◆ **About this task**: Wherever "pain" turns up in the entries, copy out the line that holds it.
Data extract below:
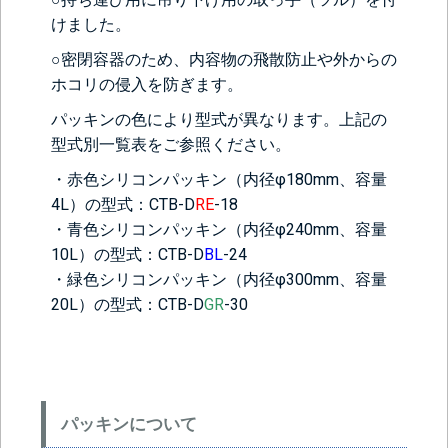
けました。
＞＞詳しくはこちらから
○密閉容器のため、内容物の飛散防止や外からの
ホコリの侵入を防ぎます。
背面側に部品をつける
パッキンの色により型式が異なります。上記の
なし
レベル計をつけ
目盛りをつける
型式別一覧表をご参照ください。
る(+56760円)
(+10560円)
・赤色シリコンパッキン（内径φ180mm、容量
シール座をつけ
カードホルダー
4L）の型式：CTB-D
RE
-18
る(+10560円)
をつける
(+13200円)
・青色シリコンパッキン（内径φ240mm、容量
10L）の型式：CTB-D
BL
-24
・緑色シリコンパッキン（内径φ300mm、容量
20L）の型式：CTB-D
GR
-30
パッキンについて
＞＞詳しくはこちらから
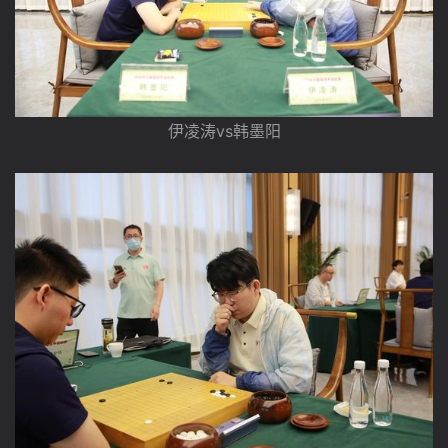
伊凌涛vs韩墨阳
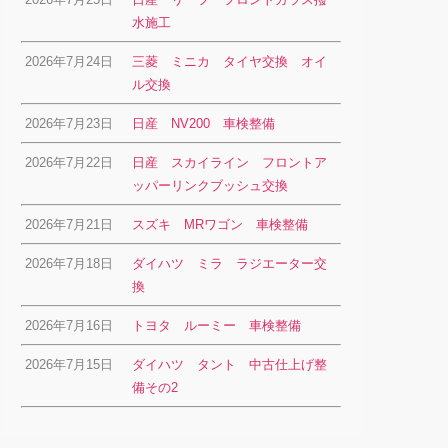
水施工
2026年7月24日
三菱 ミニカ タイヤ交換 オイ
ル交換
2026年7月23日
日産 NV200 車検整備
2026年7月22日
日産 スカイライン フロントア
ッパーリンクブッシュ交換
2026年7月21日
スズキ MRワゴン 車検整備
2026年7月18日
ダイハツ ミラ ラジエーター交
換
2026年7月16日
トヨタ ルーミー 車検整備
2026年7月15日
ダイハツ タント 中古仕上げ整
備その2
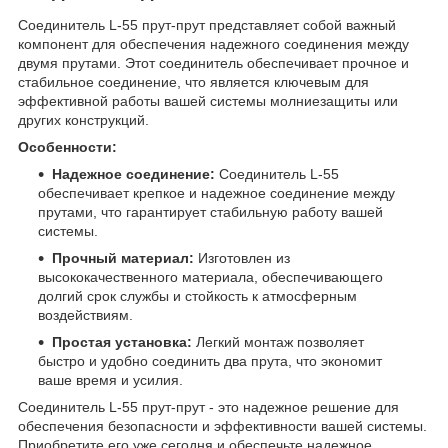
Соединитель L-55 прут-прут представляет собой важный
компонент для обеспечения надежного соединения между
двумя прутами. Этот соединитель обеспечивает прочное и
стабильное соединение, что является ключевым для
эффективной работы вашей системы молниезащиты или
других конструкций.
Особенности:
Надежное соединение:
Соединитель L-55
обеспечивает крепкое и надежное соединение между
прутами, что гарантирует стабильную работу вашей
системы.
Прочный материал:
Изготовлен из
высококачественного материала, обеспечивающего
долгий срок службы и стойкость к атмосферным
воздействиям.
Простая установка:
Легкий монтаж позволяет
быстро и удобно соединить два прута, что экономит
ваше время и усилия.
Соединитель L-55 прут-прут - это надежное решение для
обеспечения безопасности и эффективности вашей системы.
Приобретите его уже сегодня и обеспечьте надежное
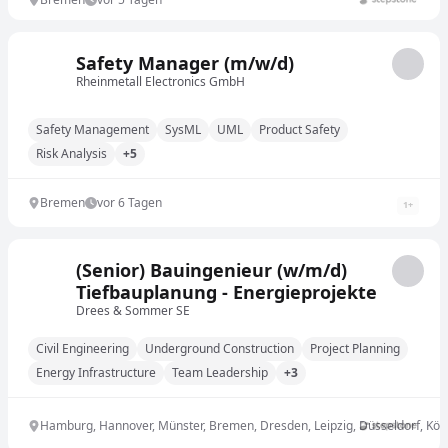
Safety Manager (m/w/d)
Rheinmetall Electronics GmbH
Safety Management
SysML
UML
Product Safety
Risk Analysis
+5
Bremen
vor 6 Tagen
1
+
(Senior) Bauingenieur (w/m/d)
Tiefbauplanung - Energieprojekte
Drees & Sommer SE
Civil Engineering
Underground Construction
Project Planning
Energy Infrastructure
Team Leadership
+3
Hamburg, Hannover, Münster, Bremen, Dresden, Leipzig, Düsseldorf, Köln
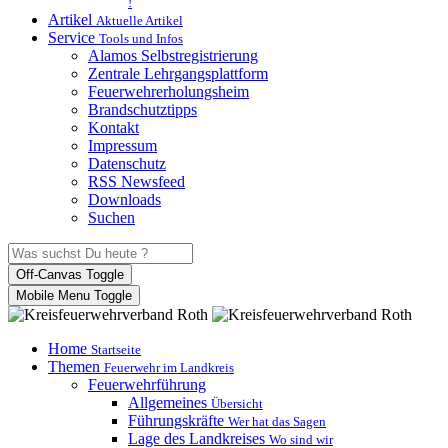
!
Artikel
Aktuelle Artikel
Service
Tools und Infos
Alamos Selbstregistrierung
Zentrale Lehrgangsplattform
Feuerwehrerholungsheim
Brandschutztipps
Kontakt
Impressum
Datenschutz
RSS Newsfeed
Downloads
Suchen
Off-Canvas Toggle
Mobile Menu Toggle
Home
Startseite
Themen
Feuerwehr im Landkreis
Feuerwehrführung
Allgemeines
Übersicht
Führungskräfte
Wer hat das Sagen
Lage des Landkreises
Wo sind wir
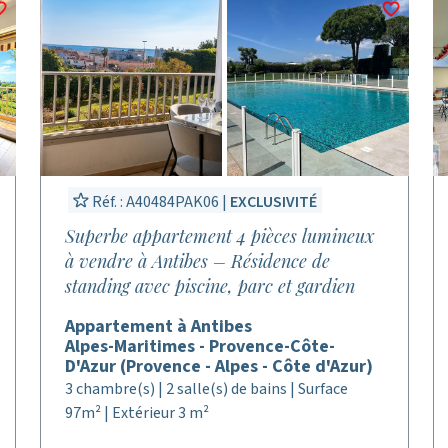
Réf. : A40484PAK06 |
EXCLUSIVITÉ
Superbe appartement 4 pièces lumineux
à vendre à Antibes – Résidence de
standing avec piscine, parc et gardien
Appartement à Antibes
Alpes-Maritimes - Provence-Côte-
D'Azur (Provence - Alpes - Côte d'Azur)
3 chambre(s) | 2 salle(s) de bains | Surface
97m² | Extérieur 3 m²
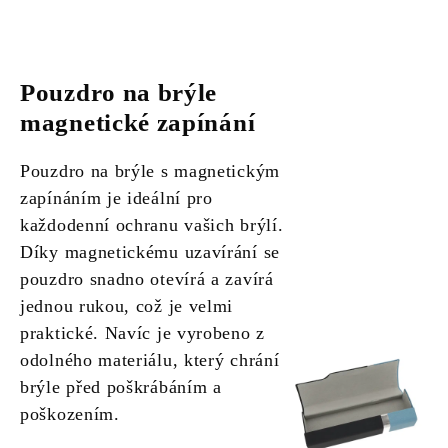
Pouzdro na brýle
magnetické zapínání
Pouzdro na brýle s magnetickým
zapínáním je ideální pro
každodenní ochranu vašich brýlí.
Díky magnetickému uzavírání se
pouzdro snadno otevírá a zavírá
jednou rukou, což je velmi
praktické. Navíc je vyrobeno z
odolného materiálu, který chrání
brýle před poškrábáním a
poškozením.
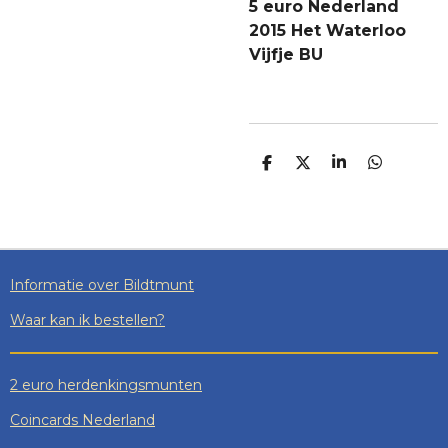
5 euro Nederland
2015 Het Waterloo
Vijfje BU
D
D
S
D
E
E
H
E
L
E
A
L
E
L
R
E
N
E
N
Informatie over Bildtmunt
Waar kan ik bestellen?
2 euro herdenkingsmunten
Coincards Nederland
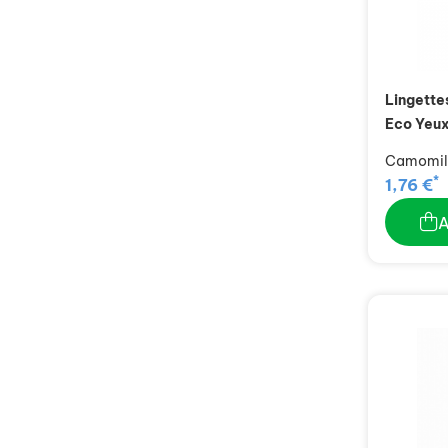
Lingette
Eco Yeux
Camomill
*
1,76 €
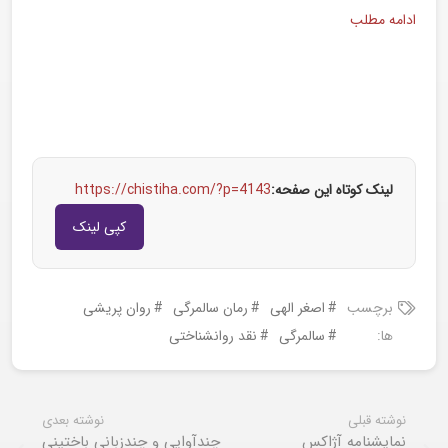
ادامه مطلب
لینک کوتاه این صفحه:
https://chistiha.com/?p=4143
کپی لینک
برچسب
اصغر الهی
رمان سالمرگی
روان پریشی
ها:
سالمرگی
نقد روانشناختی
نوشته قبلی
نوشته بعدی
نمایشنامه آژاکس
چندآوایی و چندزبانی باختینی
End of Data extract.
Data extract below:
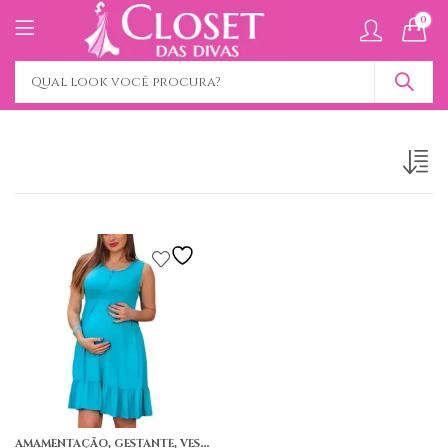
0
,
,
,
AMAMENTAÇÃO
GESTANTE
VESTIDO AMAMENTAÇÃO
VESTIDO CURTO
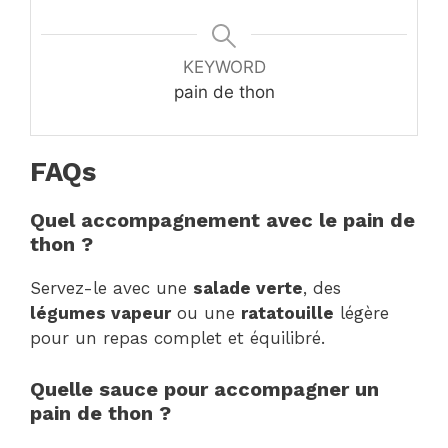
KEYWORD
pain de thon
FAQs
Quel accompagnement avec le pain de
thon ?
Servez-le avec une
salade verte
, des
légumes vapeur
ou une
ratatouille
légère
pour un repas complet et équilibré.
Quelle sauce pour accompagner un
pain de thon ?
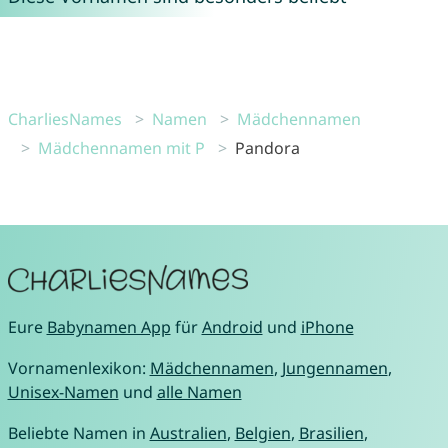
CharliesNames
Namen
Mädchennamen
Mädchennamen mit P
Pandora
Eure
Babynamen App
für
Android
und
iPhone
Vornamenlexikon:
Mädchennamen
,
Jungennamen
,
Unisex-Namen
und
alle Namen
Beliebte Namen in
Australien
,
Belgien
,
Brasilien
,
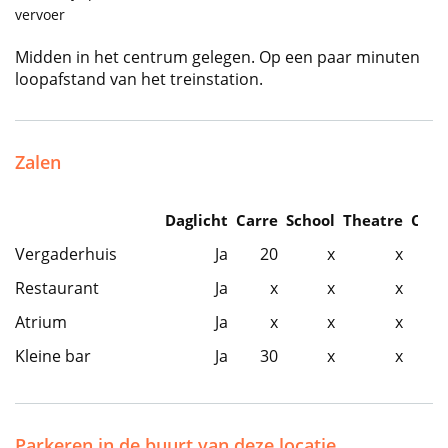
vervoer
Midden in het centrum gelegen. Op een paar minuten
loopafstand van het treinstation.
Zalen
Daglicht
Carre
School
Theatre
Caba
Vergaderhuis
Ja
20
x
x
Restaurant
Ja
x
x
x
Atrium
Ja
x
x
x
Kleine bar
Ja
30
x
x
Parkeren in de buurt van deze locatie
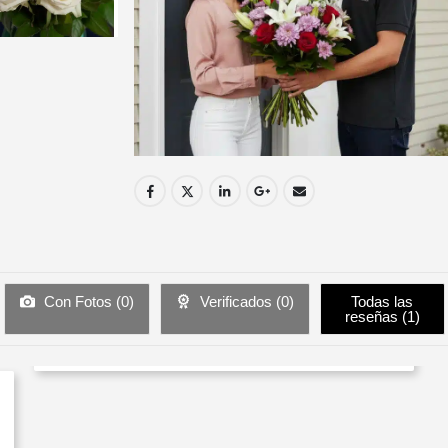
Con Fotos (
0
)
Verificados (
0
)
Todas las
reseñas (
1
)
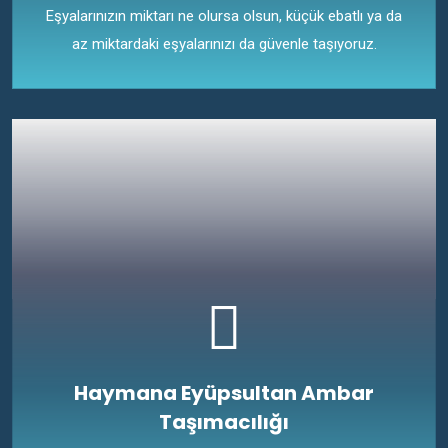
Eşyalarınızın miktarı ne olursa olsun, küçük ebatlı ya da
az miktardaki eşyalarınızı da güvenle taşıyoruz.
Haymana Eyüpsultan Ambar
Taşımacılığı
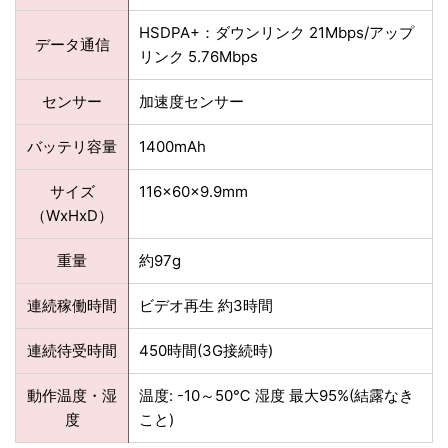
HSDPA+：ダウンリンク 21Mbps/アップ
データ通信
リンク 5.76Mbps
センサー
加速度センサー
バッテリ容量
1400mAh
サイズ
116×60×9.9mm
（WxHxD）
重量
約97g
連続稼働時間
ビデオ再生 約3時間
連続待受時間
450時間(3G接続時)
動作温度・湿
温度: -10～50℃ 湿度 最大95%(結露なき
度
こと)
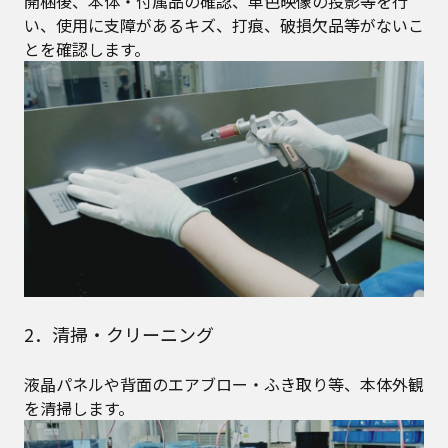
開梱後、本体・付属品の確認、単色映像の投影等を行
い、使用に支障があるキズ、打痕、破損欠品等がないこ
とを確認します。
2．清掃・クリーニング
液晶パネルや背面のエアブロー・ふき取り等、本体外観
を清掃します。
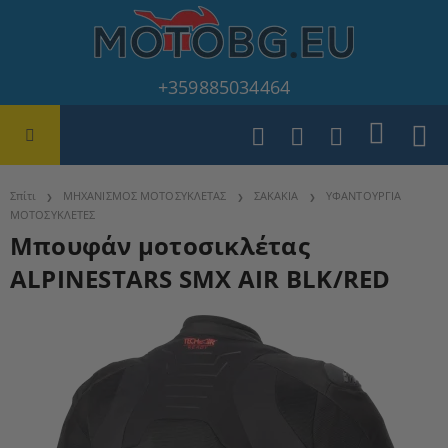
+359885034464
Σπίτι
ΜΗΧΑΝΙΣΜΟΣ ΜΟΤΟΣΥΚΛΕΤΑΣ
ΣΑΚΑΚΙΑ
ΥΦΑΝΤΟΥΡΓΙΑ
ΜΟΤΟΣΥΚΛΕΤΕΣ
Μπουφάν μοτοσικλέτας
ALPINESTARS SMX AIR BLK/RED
End of Data extract.
◆ **Task output**:
pain de thon
Quel accompagnement avec le pain de
pain de thon ?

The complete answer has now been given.